- Dataset excerpts:
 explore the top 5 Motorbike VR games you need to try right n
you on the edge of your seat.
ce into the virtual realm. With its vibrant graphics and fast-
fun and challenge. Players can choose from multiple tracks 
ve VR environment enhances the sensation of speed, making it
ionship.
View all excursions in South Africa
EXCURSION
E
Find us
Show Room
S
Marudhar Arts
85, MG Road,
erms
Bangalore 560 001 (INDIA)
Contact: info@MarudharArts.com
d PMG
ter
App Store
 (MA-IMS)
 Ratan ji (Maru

--

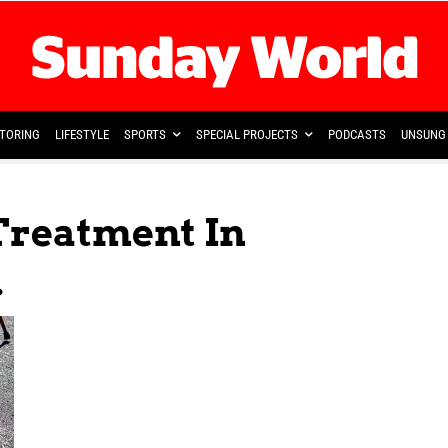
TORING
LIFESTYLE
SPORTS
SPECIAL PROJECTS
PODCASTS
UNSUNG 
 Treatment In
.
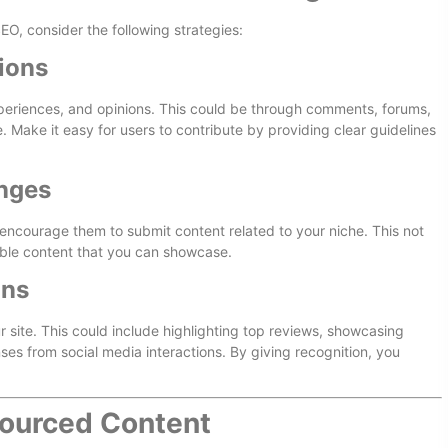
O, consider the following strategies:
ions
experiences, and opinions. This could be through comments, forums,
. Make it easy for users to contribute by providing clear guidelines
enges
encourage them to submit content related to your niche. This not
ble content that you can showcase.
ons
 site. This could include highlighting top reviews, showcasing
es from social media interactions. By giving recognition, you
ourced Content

* * *

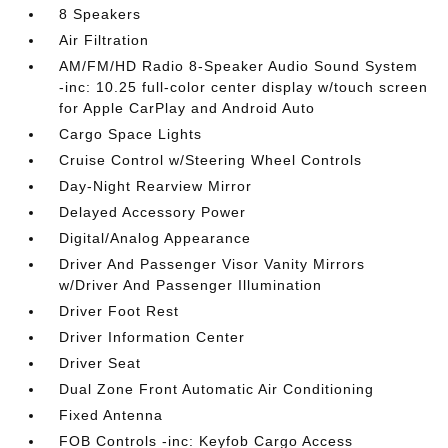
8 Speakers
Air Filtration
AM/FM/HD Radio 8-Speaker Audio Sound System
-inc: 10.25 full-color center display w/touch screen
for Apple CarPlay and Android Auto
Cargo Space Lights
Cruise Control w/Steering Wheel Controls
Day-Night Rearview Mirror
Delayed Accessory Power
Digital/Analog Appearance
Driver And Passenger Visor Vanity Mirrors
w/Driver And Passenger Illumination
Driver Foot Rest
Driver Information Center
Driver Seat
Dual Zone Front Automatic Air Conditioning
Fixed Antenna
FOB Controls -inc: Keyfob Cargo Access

- YOUR GOAL: There is a run of lines above from the one with "for Apple CarPlay and Android Auto" to the one with "FOB Controls -inc: Keyfob Cargo Access"; print exactly that run, both ends included, and nothing else.

- ANSWER AREA:
for Apple CarPlay and Android Auto
Cargo Space Lights
Cruise Control w/Steering Wheel Controls
Day-Night Rearview Mirror
Delayed Accessory Power
Digital/Analog Appearance
Driver And Passenger Visor Vanity Mirrors
w/Driver And Passenger Illumination
Driver Foot Rest
Driver Information Center
Driver Seat
Dual Zone Front Automatic Air Conditioning
Fixed Antenna
FOB Controls -inc: Keyfob Cargo Access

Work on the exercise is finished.